Rise Growth makes minority investments in next-gen RIAs with between $1 billion and $5 billion in assets under management to help them grow to become national platforms with $10 billion or more. 

Duran announced Kallsen would join the firm as a managing director and senior operating partner a month after he revealed its existence. At the time, Kallsen told WealthManagement.com she’d be working with the CEOs of prospective RIA partners to align strategy and vision to hit quarterly, annual and three-to-five-year key performance indicators.

Before joining Rise, Kallsen was chief operating officer with Wealth Enhancement Group, joining the firm in 2020. She also spent seven years with Charles Schwab as an executive vice president for investor services, overseeing 7,000 employees (before that, Kallsen held leadership roles at USAA and Thrivent).

In October, Kallsen told WealthManagement.com that after 30 years of working with entrepreneurs in larger enterprises, she felt it was time to join an entrepreneurial organization herself. 

Kallsen recalled her work at WEG as part of the firm’s M&A and organic growth processes, which boosted the firm’s AUM from $19 billion to $65 billion in approximately three years. She recalled seeing entrepreneurs serve their clients in what she felt were “innovative” and “caring” ways.

“Now, after 30 years, I get to be a part of this entrepreneur, this spirit of innovation, the spirit of doing what’s right for clients,” she said about the move to Rise Growth Partners.

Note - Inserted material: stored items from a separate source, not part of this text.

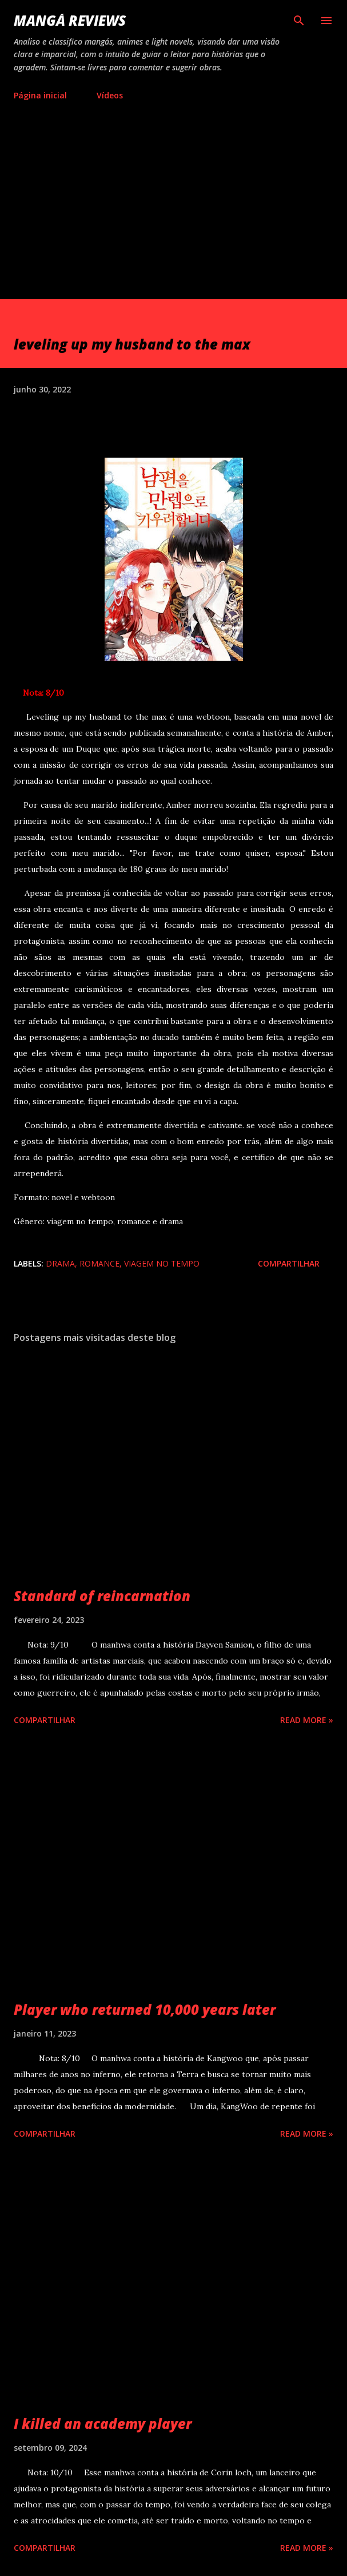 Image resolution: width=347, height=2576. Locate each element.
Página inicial (40, 95)
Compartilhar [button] (289, 1263)
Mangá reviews (70, 20)
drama (60, 1263)
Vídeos (110, 95)
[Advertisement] (173, 213)
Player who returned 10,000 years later (145, 2009)
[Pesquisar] (299, 20)
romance (99, 1263)
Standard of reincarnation (102, 1595)
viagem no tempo (162, 1263)
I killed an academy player (103, 2423)
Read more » (306, 1719) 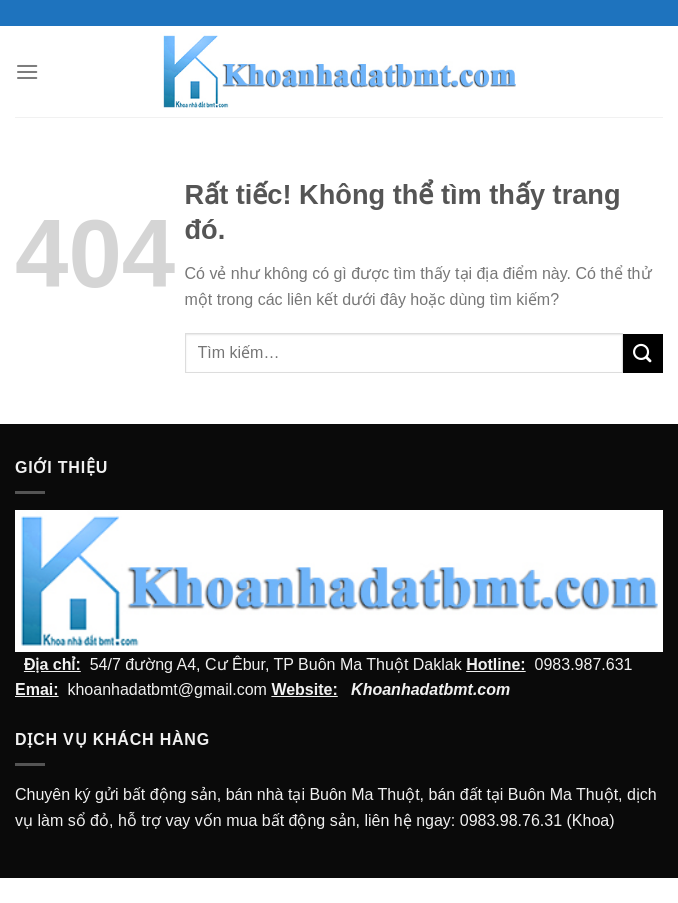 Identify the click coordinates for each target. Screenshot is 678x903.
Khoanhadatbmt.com (430, 689)
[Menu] (27, 71)
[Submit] (643, 353)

Last month, the CFP Board submitted amicus briefs supporting the Department of Labor in two lawsuits filed in Texas federal court attempting to overturn the department’s revised fiduciary rule, released in April. In the suits, numerous industry groups, including the American Council of Life Insurers, the Insured Retirement Institute and FINSECA, are urging the courts to deem the rule unconstitutional. 

“While DOL’s opponents have expressed concern for moderate-income investors, we believe that their concerns are misdirected,” the briefs read. “The DOL’s updated and strengthened fiduciary rule will benefit moderate-income investors, align retirement advice regulation with securities regulation, and protect the public from the harms of conflicted advice."